**Records for this exercise:**
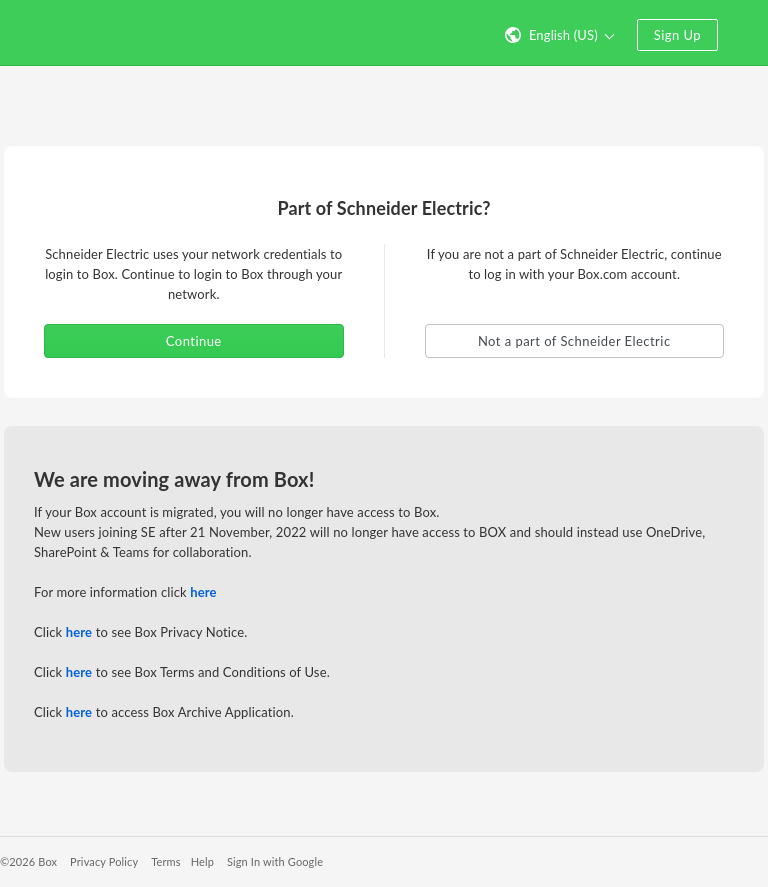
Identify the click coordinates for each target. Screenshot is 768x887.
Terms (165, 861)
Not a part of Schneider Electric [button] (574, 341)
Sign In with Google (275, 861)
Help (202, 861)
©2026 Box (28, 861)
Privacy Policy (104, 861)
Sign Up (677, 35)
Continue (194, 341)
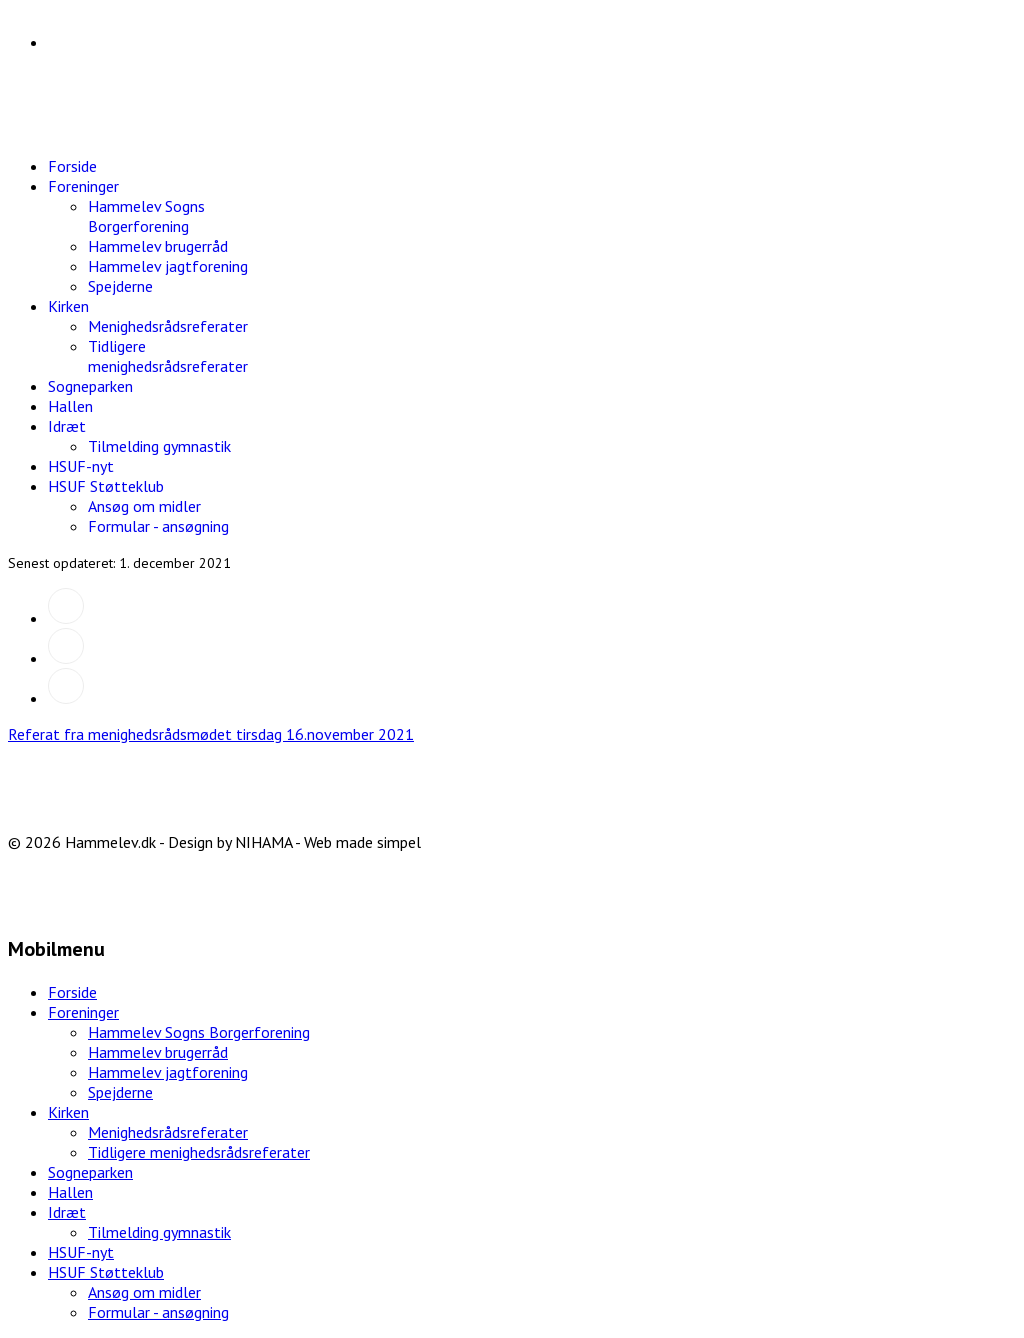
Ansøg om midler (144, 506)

**Task to complete:**
Give the data again exactly. Keep the images out.

**Solution:**
Identify the click coordinates for each target. Screenshot is 768x887.
Terms (165, 861)
Not a part of Schneider Electric [button] (574, 341)
Sign In with Google (275, 861)
Help (202, 861)
©2026 Box (28, 861)
Privacy Policy (104, 861)
Sign Up (677, 35)
Continue (194, 341)
Ansøg om midler (144, 506)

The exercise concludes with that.